Web and multimedia platforms

  • Macromedia Flash/Adobe Animate, Shockwave, Silverlight remembered for incredible tooling (movieclips, code+animation integration, rich UIs) and accessible game creation.
  • Others are glad they died: security disasters, proprietary stacks that blocked open standards, awful UX on many sites. Some baffled Adobe never shipped a first-class JS/Canvas runtime.
  • Yahoo Pipes, Google Wave, Google Desktop, Ubiquity, iGoogle: beloved as composable, programmable web tools. People miss the “pipes”/mashup model; current replacements (Zapier, Node-RED, Camel, Beaker/Dat) feel weaker or more enterprise-focused.

Developer tools, languages, and infra

  • Opa, Elm, Austral, Vale, Fortress, Eve, RethinkDB, Meteor, Heroku’s original simplicity, Sandstorm, Sourcetrail, Visual Basic 6/Delphi, Fireworks, Adobe Flex, Silverlight, Positron: all cited as “ahead of their time” or more ergonomic than today’s stacks.
  • Common failure modes: restrictive licenses (e.g. AGPL), too-tightly bundled frameworks, lack of ecosystem, corporate pivots, or a single maintainer burning out or being hired away.

Social/media and consumer products

  • Vine widely seen as a huge missed opportunity that Twitter mismanaged; TikTok is framed as the alternate history where Vine survived.
  • Google Reader’s shutdown is called a catastrophic trust-break with a highly influential user base, symbolizing “killed by Google.” Similar frustration with Picasa, Hangouts, Play Music, Podcasts, etc.
  • Google Glass and Humane AI Pin spark split views: visionary but creepy/anti-social vs useless B2VC gadgets. Privacy concerns (recording, surveillance) loom large.
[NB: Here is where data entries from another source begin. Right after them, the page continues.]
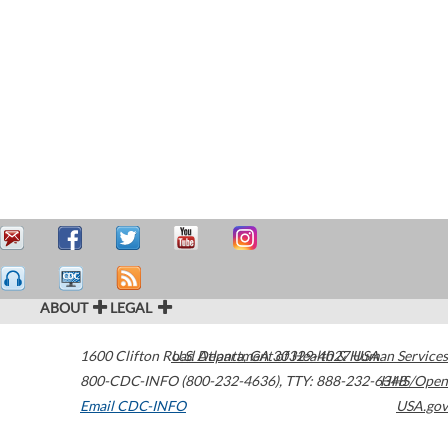
ABOUT
LEGAL
1600 Clifton Road
U.S. Department of Health & Human Services
Atlanta
,
GA
30329-4027
USA
800-CDC-INFO (800-232-4636)
,
TTY: 888-232-6348
HHS/Open
Email CDC-INFO
USA.gov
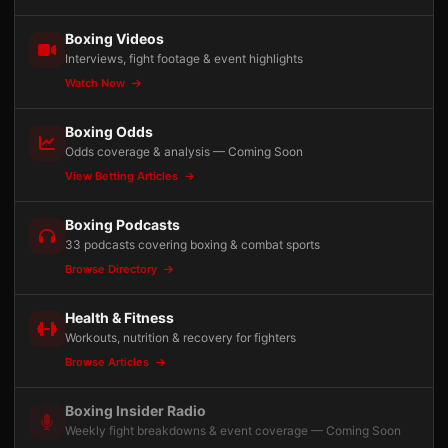
Boxing Videos
Interviews, fight footage & event highlights
Watch Now
Boxing Odds
Odds coverage & analysis — Coming Soon
View Betting Articles
Boxing Podcasts
33 podcasts covering boxing & combat sports
Browse Directory
Health & Fitness
Workouts, nutrition & recovery for fighters
Browse Articles
Boxing Insider Radio
Weekly fight breakdowns & event coverage — Coming Soon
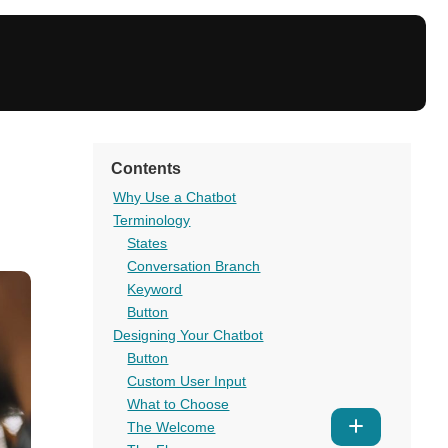
Contents
Why Use a Chatbot
Terminology
States
Conversation Branch
Keyword
Button
Designing Your Chatbot
Button
Custom User Input
What to Choose
Show
The Welcome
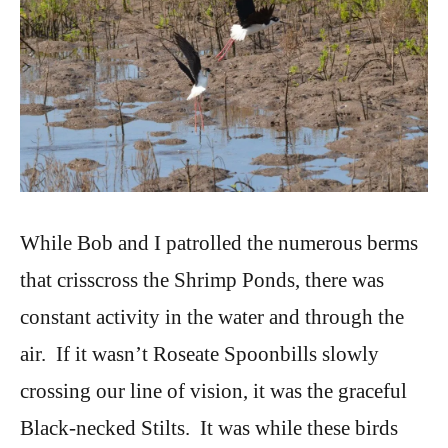
While Bob and I patrolled the numerous berms
that crisscross the Shrimp Ponds, there was
constant activity in the water and through the
air. If it wasn’t Roseate Spoonbills slowly
crossing our line of vision, it was the graceful
Black-necked Stilts. It was while these birds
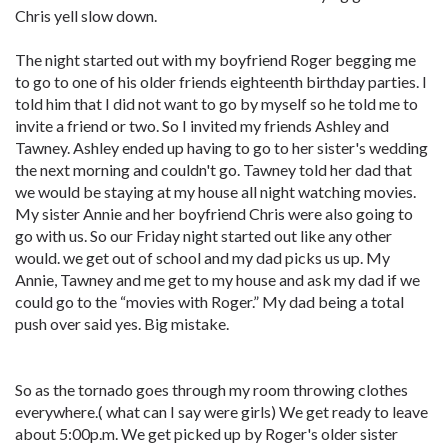
Chris yell slow down.
The night started out with my boyfriend Roger begging me
to go to one of his older friends eighteenth birthday parties. I
told him that I did not want to go by myself so he told me to
invite a friend or two. So I invited my friends Ashley and
Tawney. Ashley ended up having to go to her sister's wedding
the next morning and couldn't go. Tawney told her dad that
we would be staying at my house all night watching movies.
My sister Annie and her boyfriend Chris were also going to
go with us. So our Friday night started out like any other
would. we get out of school and my dad picks us up. My
Annie, Tawney and me get to my house and ask my dad if we
could go to the “movies with Roger.” My dad being a total
push over said yes. Big mistake.
So as the tornado goes through my room throwing clothes
everywhere.( what can I say were girls) We get ready to leave
about 5:00p.m. We get picked up by Roger's older sister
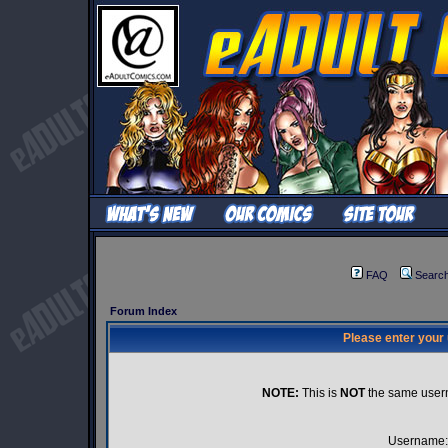
FAQ
Searc
Forum Index
Please enter your
NOTE:
This is
NOT
the same user
Username:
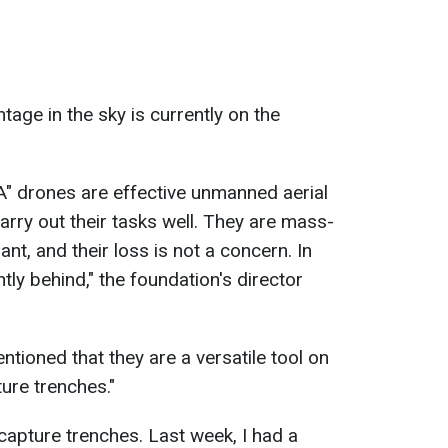
tage in the sky is currently on the
LA" drones are effective unmanned aerial
carry out their tasks well. They are mass-
t, and their loss is not a concern. In
ntly behind," the foundation's director
tioned that they are a versatile tool on
ture trenches."
t capture trenches. Last week, I had a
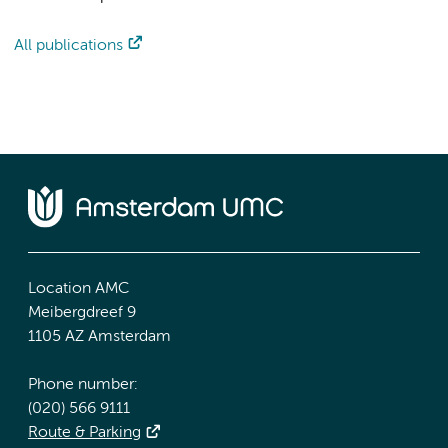
All publications
Location AMC
Meibergdreef 9
1105 AZ Amsterdam
Phone number:
(020) 566 9111
Route & Parking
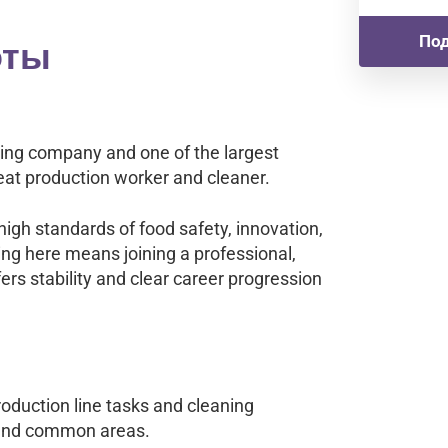
оты
Под
sing company and one of the largest
at production worker and cleaner.
igh standards of food safety, innovation,
ng here means joining a professional,
ers stability and clear career progression
oduction line tasks and cleaning
, and common areas.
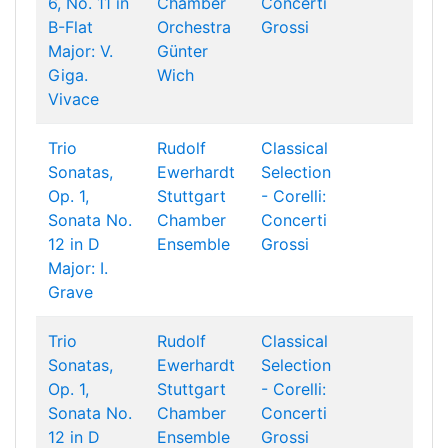
6, No. 11 in
Chamber
Concerti
B-Flat
Orchestra
Grossi
Major: V.
Günter
Giga.
Wich
Vivace
Trio
Rudolf
Classical
Sonatas,
Ewerhardt
Selection
Op. 1,
Stuttgart
- Corelli:
Sonata No.
Chamber
Concerti
12 in D
Ensemble
Grossi
Major: I.
Grave
Trio
Rudolf
Classical
Sonatas,
Ewerhardt
Selection
Op. 1,
Stuttgart
- Corelli:
Sonata No.
Chamber
Concerti
12 in D
Ensemble
Grossi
Decentralized, privacy, and experimental systems

  • Secure Scuttlebutt, ZeroNet, Beaker/Dat, Namecoin, Ricochet, Memex/VPRI/HyperCard-like visions, Sandstorm, XenClient: admired for rethinking identity, hosting, and interaction, but undercut by poor onboarding, drama, incompatible visions, or lack of obvious niche.
  • Apple’s on-device CSAM scanning prototype triggers a long argument: one side sees it as a carefully engineered, privacy-preserving improvement over cloud scanning; others see any client-side scanning as an unacceptable precedent and inevitable target for government pressure and bugs.

Cross-cutting themes on why projects die

  • Corporate strategy shifts and acqui-kills (Google, Yahoo, Twitter, Microsoft, HP).
  • Legal/IP concerns, patents, clean-room constraints.
  • Design-by-committee and over-ambitious scopes vs shipping something simple.
  • Open-source governance drama and consensus paralysis.
  • Market timing: hardware too weak, users not ready, or competitors “just good enough.”
  • Nostalgia: some users admit that beloved old systems (e.g. Windows XP) feel worse when revisited, but still miss their philosophies and freedoms.